RECORDS PROVIDED →

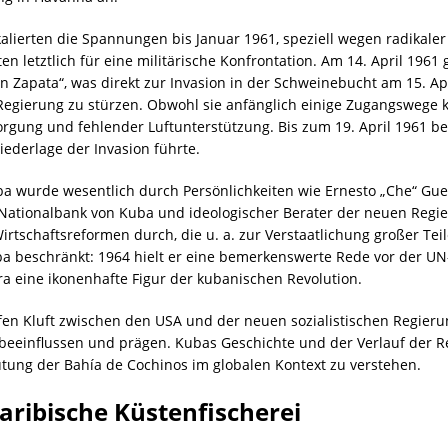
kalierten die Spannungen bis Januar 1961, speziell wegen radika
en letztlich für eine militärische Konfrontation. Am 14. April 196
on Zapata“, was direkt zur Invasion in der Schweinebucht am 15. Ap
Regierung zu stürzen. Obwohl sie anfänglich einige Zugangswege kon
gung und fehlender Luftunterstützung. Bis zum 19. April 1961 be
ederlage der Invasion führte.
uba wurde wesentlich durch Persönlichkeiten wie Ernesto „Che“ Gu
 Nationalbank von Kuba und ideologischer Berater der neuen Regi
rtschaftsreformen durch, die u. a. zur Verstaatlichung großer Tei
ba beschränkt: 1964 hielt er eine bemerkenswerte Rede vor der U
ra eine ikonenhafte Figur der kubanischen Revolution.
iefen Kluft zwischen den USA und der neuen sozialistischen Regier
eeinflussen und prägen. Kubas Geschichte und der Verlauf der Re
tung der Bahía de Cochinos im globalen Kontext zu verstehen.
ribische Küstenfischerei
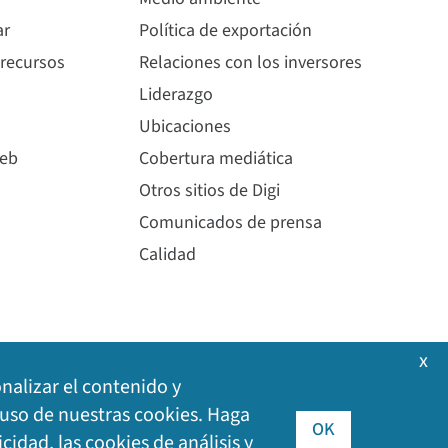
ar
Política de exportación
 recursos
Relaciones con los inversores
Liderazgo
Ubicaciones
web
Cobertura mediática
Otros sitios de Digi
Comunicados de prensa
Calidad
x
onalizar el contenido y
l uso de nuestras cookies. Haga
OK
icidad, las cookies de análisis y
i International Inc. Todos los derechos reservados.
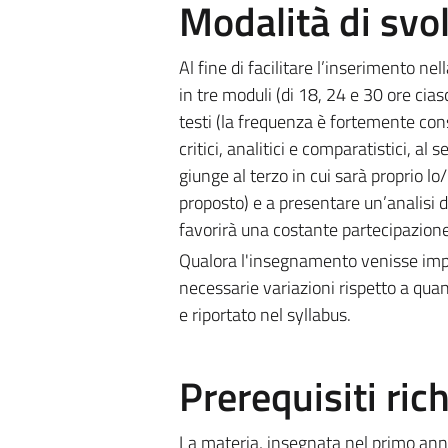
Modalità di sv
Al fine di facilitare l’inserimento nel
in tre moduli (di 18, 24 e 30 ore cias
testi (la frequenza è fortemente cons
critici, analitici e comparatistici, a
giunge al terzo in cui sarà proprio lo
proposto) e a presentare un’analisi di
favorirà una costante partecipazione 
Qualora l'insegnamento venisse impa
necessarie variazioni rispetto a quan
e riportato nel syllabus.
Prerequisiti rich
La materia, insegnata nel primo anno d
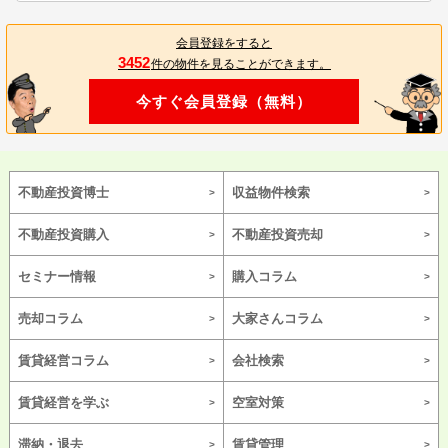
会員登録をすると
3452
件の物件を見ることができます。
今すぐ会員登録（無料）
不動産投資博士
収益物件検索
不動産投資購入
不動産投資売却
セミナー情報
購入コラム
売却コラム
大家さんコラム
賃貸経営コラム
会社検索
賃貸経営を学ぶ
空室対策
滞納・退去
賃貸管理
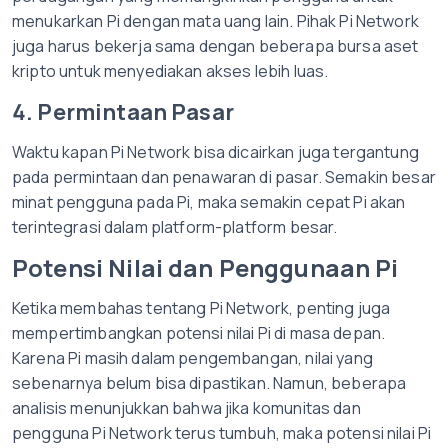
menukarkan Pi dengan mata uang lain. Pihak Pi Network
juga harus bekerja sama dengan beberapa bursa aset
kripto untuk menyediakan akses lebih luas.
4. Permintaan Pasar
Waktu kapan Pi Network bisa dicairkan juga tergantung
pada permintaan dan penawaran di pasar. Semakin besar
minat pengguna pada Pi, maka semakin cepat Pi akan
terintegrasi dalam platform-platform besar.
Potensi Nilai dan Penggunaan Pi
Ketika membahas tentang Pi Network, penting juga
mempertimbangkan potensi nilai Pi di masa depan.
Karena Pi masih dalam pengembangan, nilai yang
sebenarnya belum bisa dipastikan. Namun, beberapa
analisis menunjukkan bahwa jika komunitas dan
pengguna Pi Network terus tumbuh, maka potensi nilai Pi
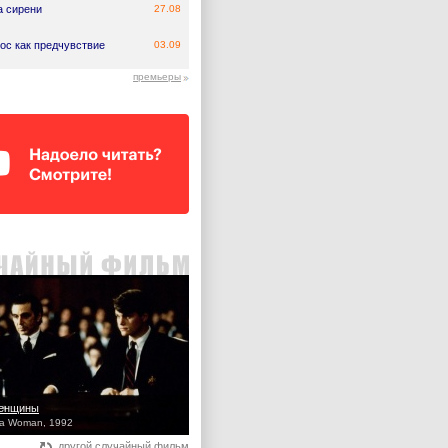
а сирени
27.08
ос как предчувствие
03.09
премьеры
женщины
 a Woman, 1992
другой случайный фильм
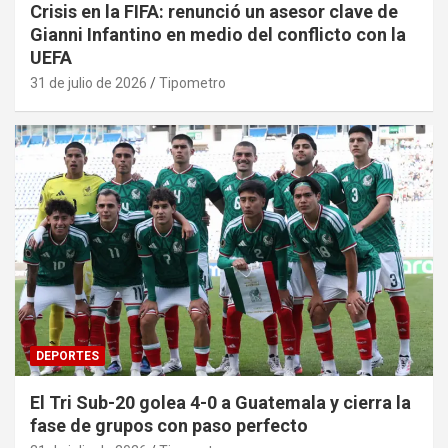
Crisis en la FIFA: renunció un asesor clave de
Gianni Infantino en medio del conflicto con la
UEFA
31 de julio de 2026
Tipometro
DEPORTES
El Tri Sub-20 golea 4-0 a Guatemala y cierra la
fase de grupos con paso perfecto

PROBLEM TO WORK ON →
Repeat exactly the lines from the one containing "другой случайный фильм" through the last line of the records above, both included, and leave out the pictures.

REPLY →
другой случайный фильм
Crisis en la FIFA: renunció un asesor clave de
Gianni Infantino en medio del conflicto con la
UEFA
31 de julio de 2026
Tipometro
DEPORTES
El Tri Sub-20 golea 4-0 a Guatemala y cierra la
fase de grupos con paso perfecto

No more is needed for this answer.